[Pythonmac-SIG] [ann] appscript 0.4.0 released
has
hengist.podd at virgin.net
Fri Feb 13 15:46:48 EST 2004
Michael Hudson wrote:
> >>1) override the bitwise operators
> >
> > items.test((its.size > 12) & (its.color == [0,0,0])) # items whose
>> size > 12 and color = {0,0,0}
>
>This kind of thing is I'm not a big fan of operator overloading, in
>general.
Heh, I'm not a big fan of operators; know what you mean though.

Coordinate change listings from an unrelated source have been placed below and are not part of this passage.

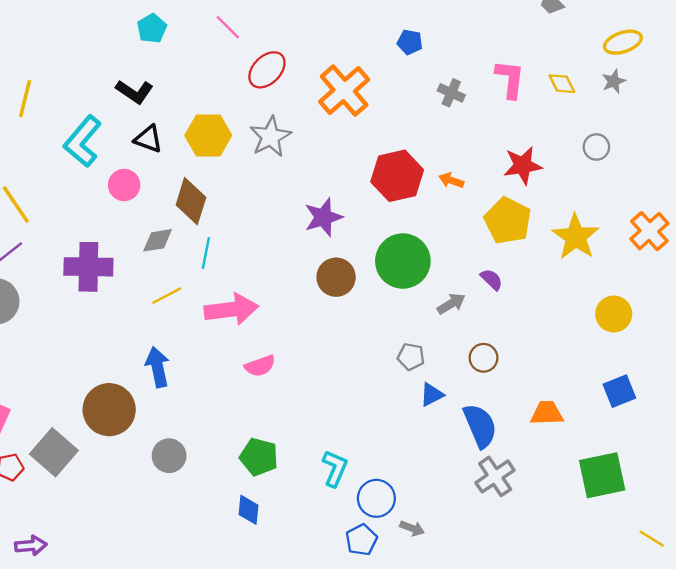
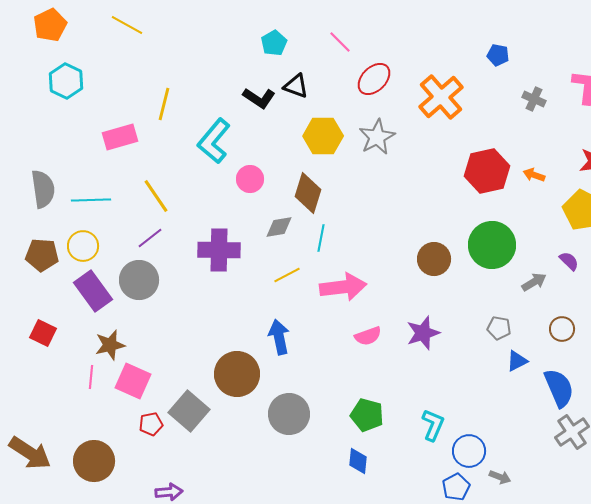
black triangle: (148, 139) -> (296, 86), moved
purple star: (323, 217) -> (423, 333), moved
gray circle: (169, 456) -> (289, 414), size x1.4

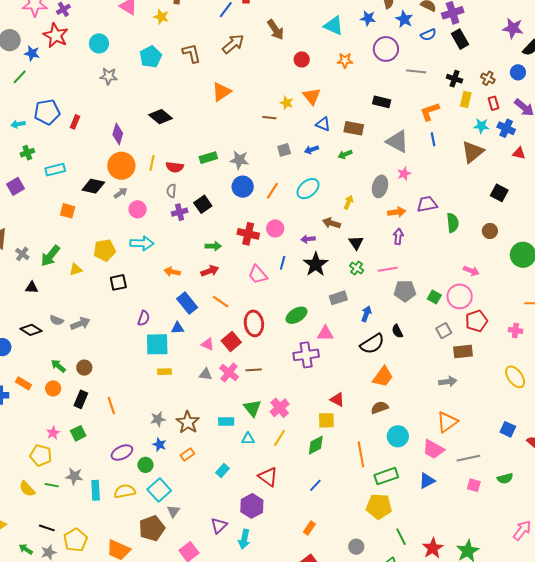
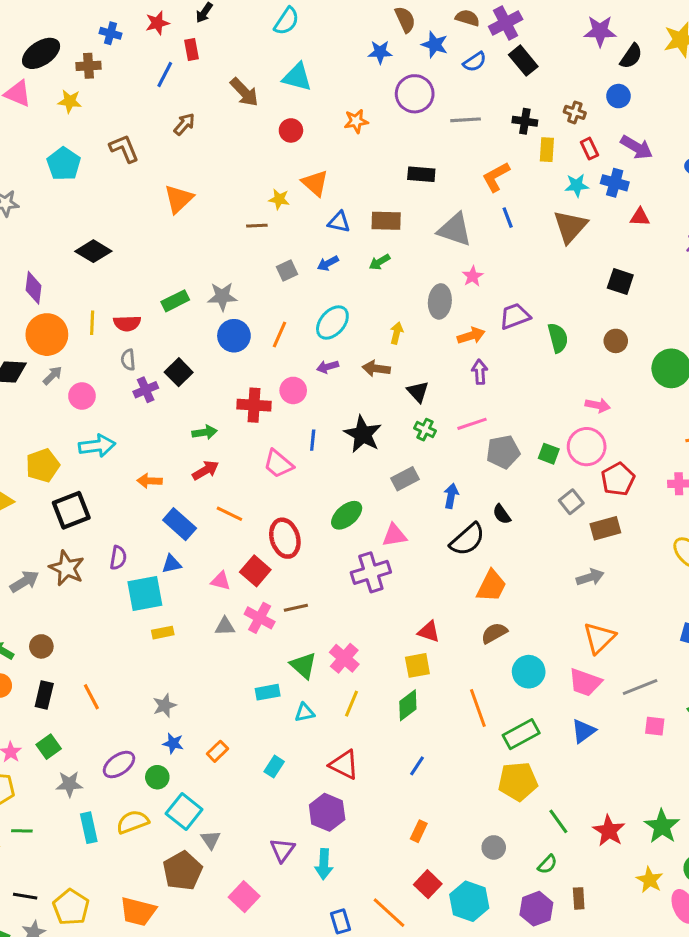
cyan triangle: (334, 26) -> (297, 77), moved
brown arrow: (233, 44) -> (184, 124), size x0.7
purple arrow: (308, 239) -> (328, 367), moved
black square: (118, 282) -> (71, 510), size x1.4
brown star: (188, 422) -> (67, 568), moved
gray star: (74, 476) -> (69, 784), moved

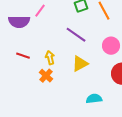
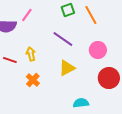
yellow arrow: (50, 58) -> (31, 54), moved

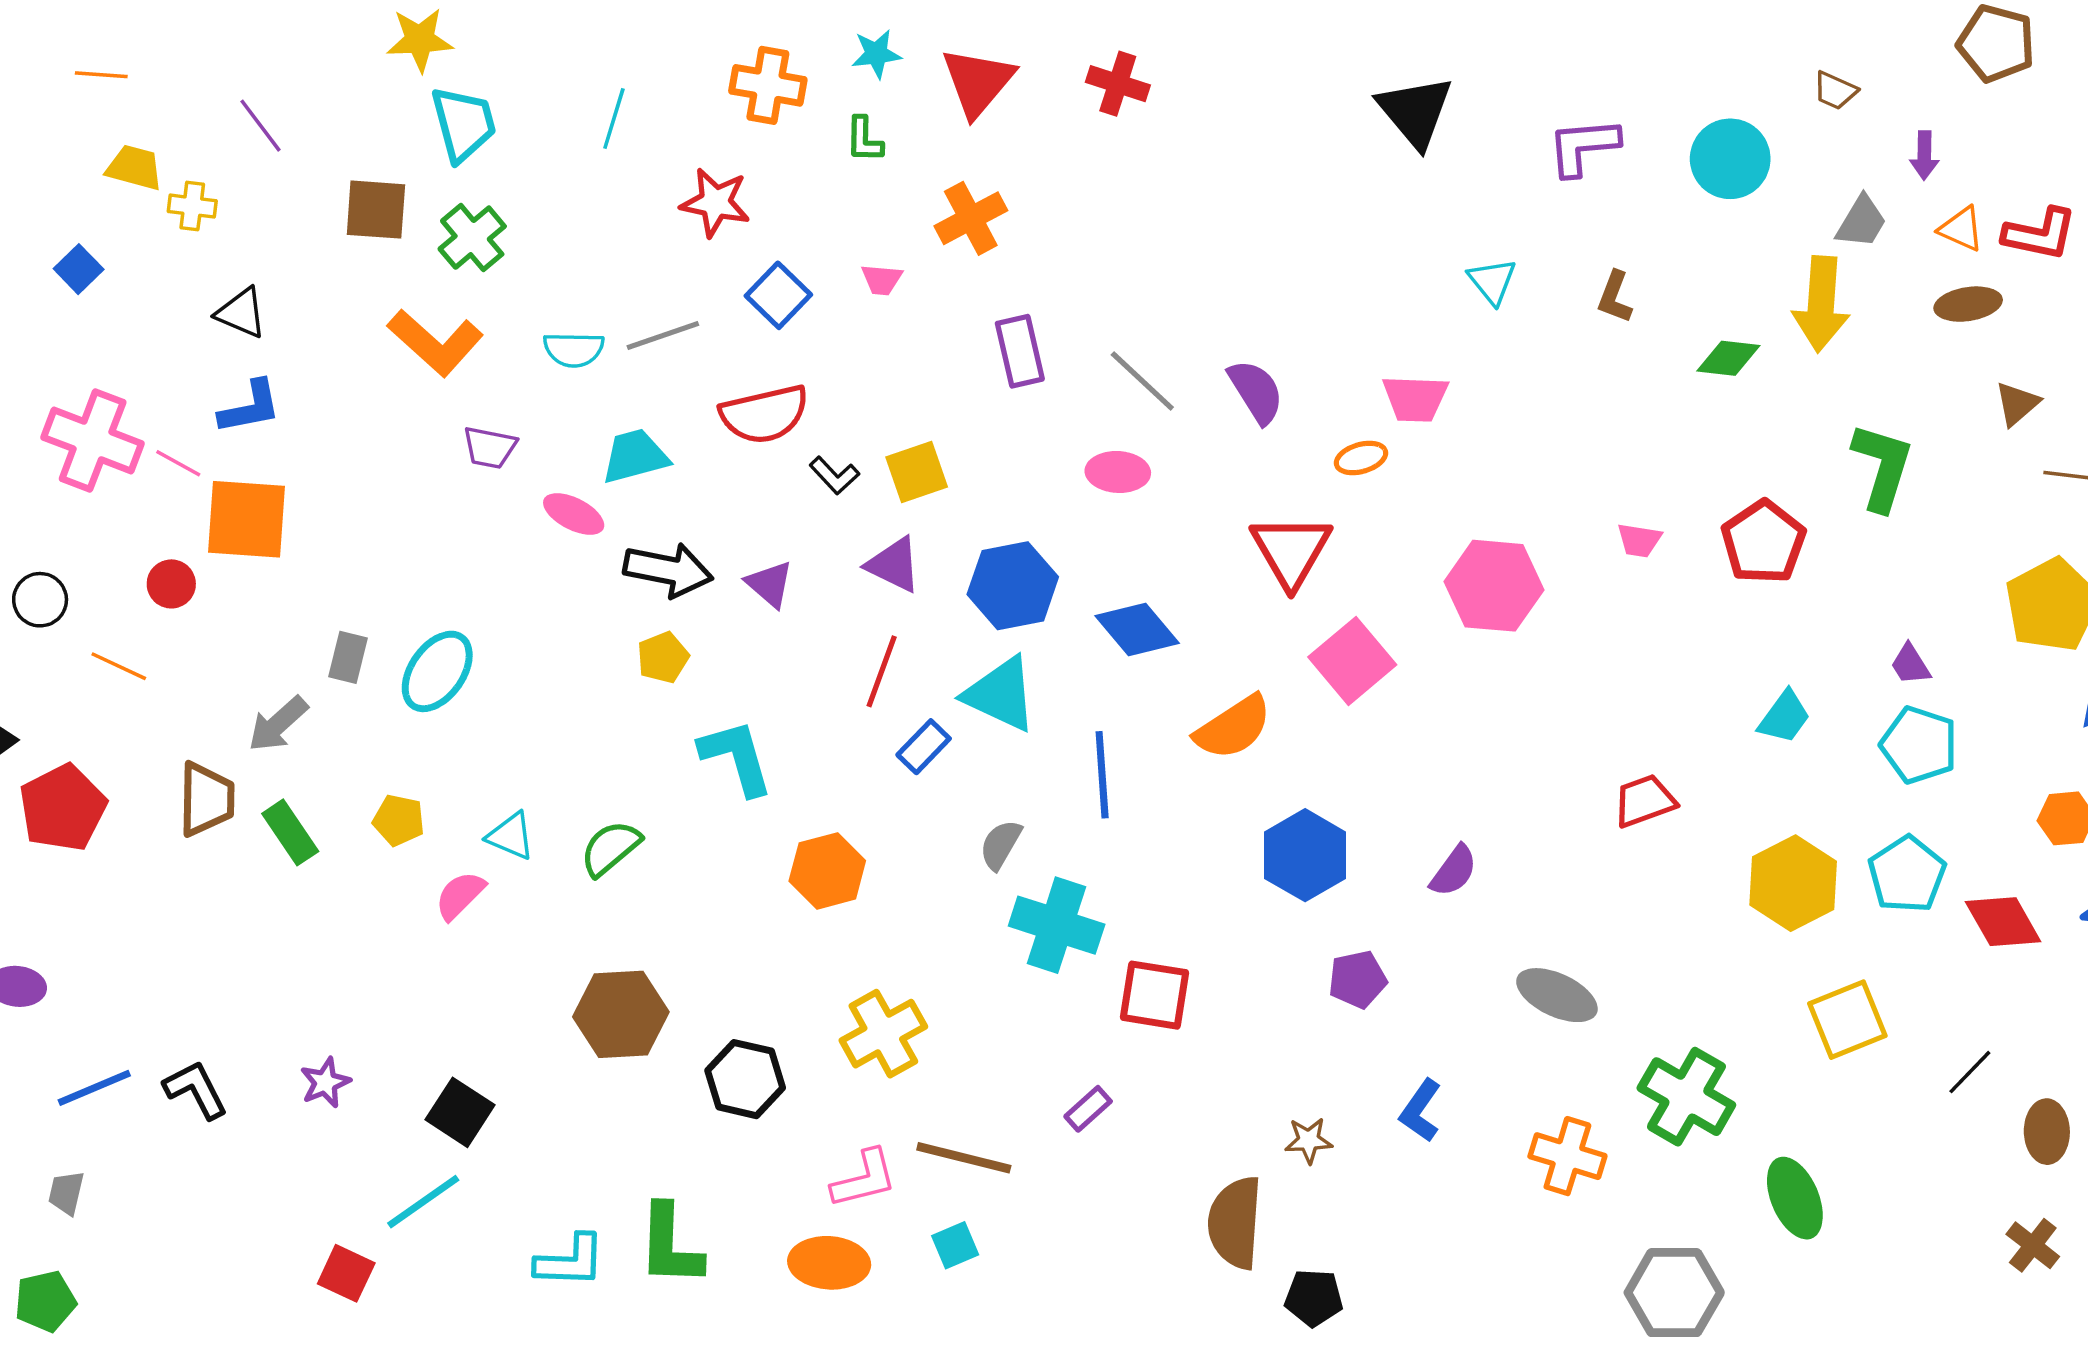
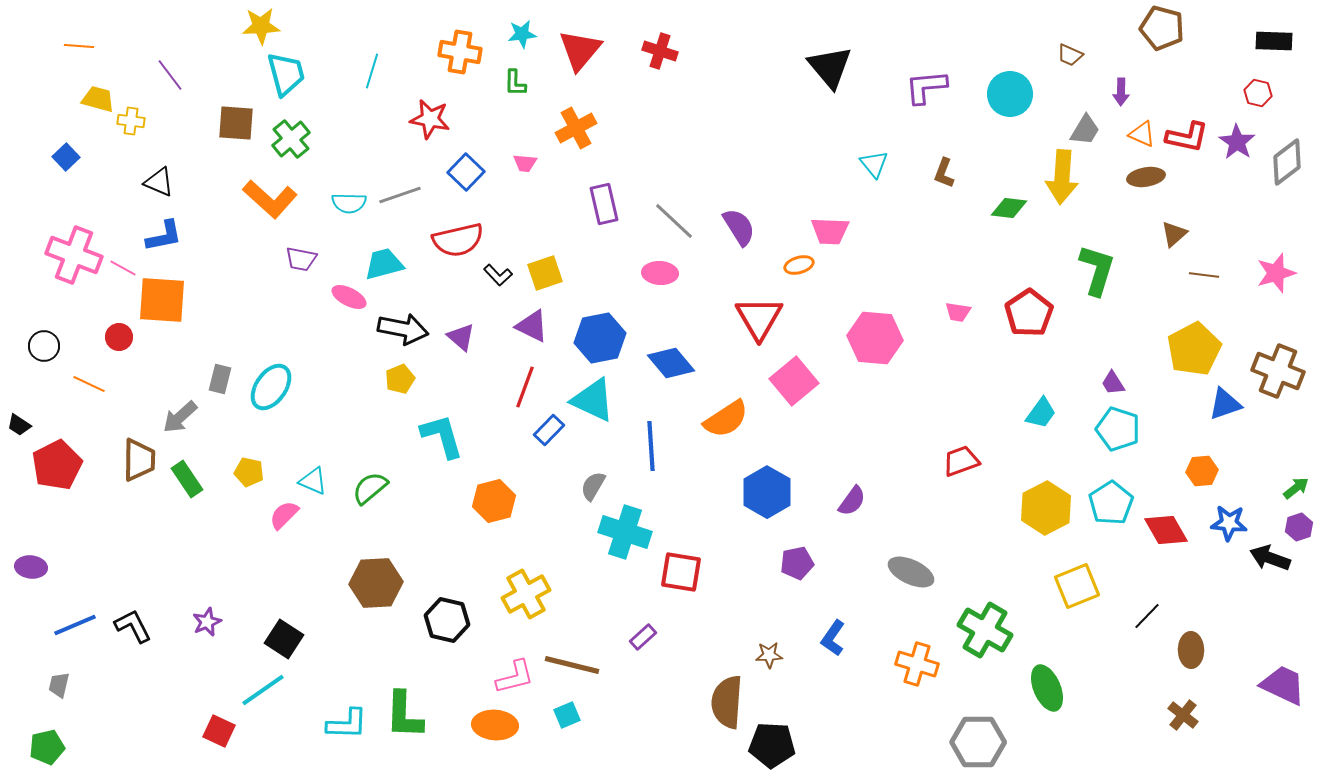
black pentagon: (1314, 1298) -> (772, 745), size x1.4

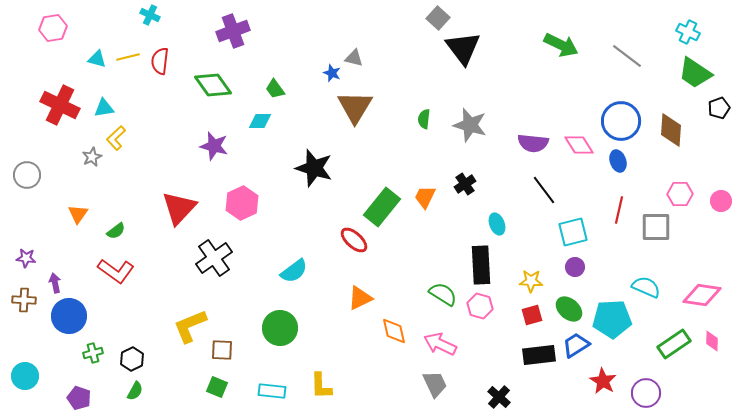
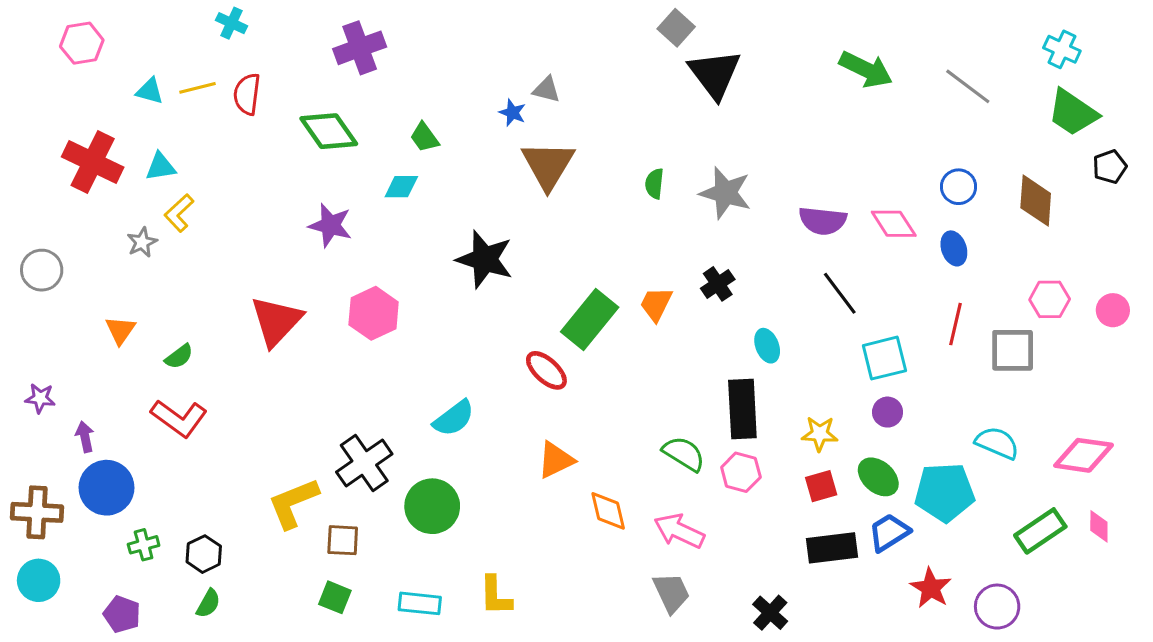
blue circle: (621, 121) -> (959, 187), size x0.6
black cross: (214, 258) -> (364, 463), moved
brown cross: (24, 300) -> (37, 512), moved, size x1.4

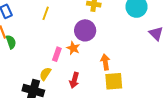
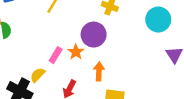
orange arrow: (105, 62) -> (99, 71), moved

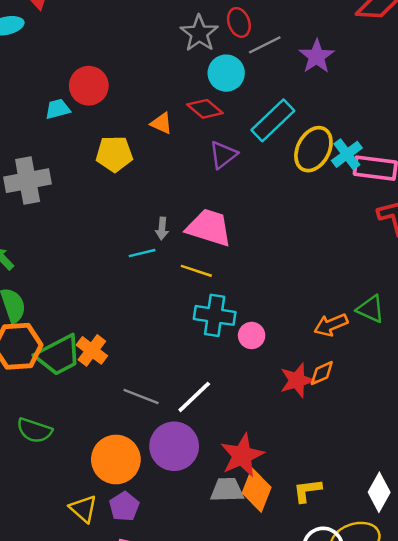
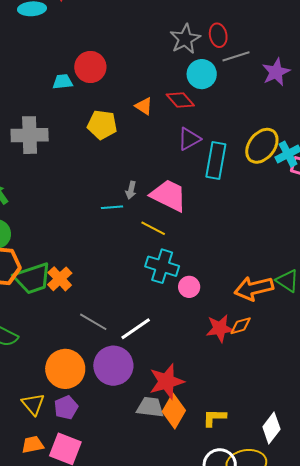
cyan rectangle: (273, 120) -> (216, 161), moved, turned -45
orange arrow: (331, 325) -> (254, 288), size x1.4

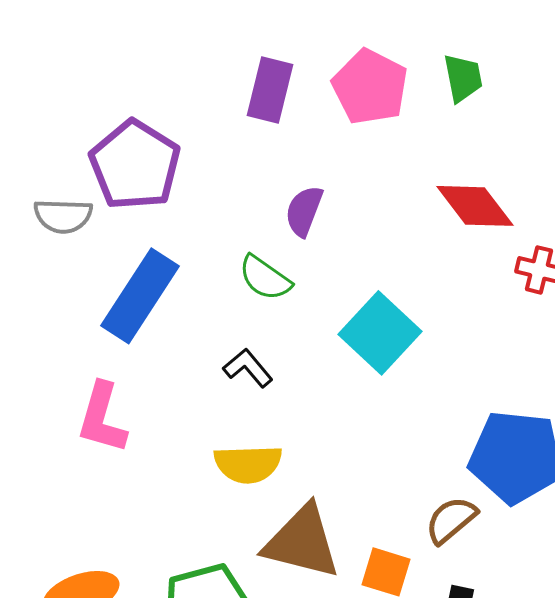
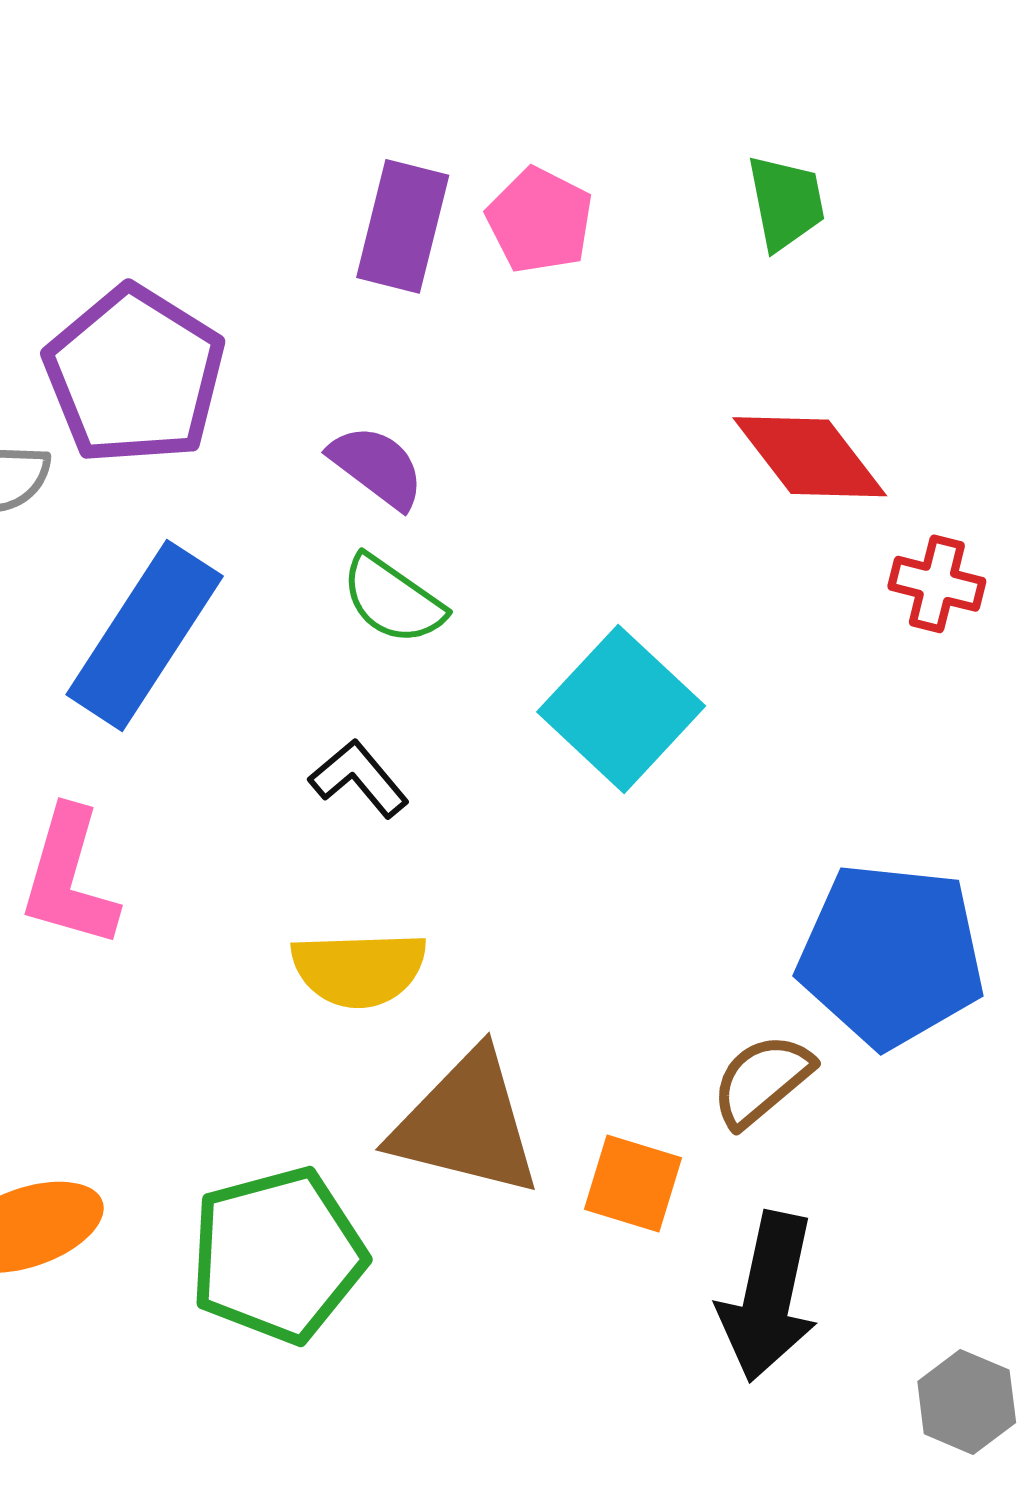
pink pentagon: (370, 87) -> (540, 220), moved, size x0.7
purple semicircle: (304, 211) -> (377, 467), moved, turned 106

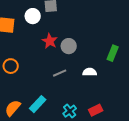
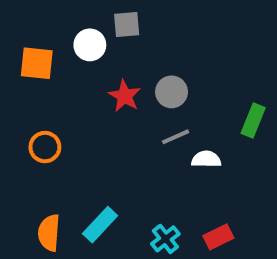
gray circle: (69, 46) -> (172, 92), moved
gray line: (60, 73) -> (176, 137), moved
orange semicircle: (13, 108) -> (49, 233), turned -36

Reason I'm trying it here is that a conventional method call-based
approach soon becomes unreadable when constructing an expression of
any complexity; for example:
items.test(its.size.greaterthan(12).AND(its.color.equals([0,0,0])))
versus:
items.test(its.size > 12 and its.color == [0,0,0])
> > and not:
>>
> > ref.test(its.size > 12 & its.color == [0,0,0])
>>
>> which'll cause an error when Python tries to evaluate '12 & its.color'
>> instead of '<object> & <object>'.
>
>Huh?
Python's evaluation order is to do the bitwise AND before the
comparison tests, so it sees:
its.size > 12 & its.color == [0,0,0]
as:
its.size > (12 & its.color) == [0,0,0]
instead of:
(its.size > 12) & (its.color == [0,0,0])
which is what I want it to do.
> > ref.test(
>> (its.size > 12) & (its.color == [0,0,0])
>> )
>>
>> ref.test(
>> (its.size > 12).AND(its.color == [0,0,0])
>> )
>>
> > ref.test(
>> AND(its.size > 12, its.color == [0,0,0])
> > )
>>
>
>I think I prefer something like 3), but admittedly, I haven't used
>that style for anything much...
Worth playing around with to see what feels best to you. e.g. The
third form should work quite well for users when there's only a
single logical test involved, but may not work so well for more
complex expressions, eg:
(its.size > 12 and its.color == [0,0,0]) or (its.length > 0 and
its.characters[1] != 'X') # ideal (true infix)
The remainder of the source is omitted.